The CRICO Strategies RAP examines the three dimensions of a model Patient Safety Profile: Structure, Culture, and Leadership, and identifies and measures the gap between:

  • Expectation and Reality: an organization’s goals and vision compared to its actual current state
  • Intention and Perception: the message and expectation sent by leadership; and the message that is heard by staff and providers
  • Indicators and Action: an organization’s patient safety data, along with national data (like Candello), can either confirm the existing clinical challenges, or reveal broader patient safety themes and validate patient safety initiatives


After acquiring a suburban community hospital and with plans for continued growth, Beth Israel Deaconess Network engaged Candello to conduct a Risk Appraisal and Plan (RAP) to understand and address the patient safety implications of ongoing expansion.

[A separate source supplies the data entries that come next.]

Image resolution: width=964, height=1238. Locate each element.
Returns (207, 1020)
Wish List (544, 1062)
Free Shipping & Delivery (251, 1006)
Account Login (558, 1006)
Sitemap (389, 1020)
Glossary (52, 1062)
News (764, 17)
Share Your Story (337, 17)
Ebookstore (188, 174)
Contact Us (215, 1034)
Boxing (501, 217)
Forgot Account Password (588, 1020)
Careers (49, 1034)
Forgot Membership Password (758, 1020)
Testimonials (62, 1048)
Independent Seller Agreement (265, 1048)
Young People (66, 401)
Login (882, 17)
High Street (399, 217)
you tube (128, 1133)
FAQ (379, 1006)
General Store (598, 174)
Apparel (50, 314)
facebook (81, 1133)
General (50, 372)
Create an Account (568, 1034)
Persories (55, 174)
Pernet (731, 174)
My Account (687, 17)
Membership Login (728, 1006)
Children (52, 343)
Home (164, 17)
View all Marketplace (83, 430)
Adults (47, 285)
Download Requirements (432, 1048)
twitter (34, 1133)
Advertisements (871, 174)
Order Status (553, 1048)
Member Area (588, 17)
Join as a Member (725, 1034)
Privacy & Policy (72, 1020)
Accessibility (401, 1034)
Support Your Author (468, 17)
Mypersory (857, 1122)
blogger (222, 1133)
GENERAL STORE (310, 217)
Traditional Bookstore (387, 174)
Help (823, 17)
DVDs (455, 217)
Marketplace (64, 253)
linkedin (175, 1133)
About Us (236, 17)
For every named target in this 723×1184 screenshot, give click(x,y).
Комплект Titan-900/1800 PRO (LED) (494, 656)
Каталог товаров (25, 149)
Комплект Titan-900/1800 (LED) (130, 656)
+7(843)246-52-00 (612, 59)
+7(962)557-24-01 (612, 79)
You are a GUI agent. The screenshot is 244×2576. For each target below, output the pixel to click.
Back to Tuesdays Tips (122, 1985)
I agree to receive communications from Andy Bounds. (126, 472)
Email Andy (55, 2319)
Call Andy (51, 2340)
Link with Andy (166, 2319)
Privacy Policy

The RAP was a three-month project that leveraged one-on-one interviews and focus groups with a cross-section of leadership and front line staff and clinicians from the network. The purpose of these interviews was to gain a validating “view from the front lines” and systematically investigate key themes related to each site’s ability to deliver the safest care possible, and successfully integrate care in the ambulatory setting and across the growing BID network.

Strategies consultants explored three key dimensions of each entity’s patient safety profile: structure, culture, and leadership.

Armed with insights from nearly 200 interviews across the system, Candello identified individual strengths and opportunities at each network location, and opportunities for enhanced collaboration and resource sharing across the network.

“As a result of our enterprise-wide RAP, we recognized opportunities to work collaboratively with patient safety leaders across our enterprise to develop clinical best practices, conduct and share culture surveys, and standardize our approach toward event reporting. We now meet monthly with Chief Quality Officers, and Directors of Quality, Risk and Patient Safety across all the organizations within our “family.” As a result, we have learned a lot from each other and are developing stronger working relationships among the hospitals as we focus on strategic efforts to improve patient safety across the enterprise.”

—Patricia Folcarelli Director of Patient Safety & Health Care Quality Beth Israel Deaconess Medical Center

As a result of the assessment, Candello recommended that BID Network leaders:

  • Prioritize improvement of safety culture at one particular network site, improving patient safety reporting and energizing the community in safety and quality efforts,
  • Increase physician engagement in quality and safety at one particular network site, and
  • Develop a systematic, coordinated, continuous approach to patient safety surveillance and education across the enterprise.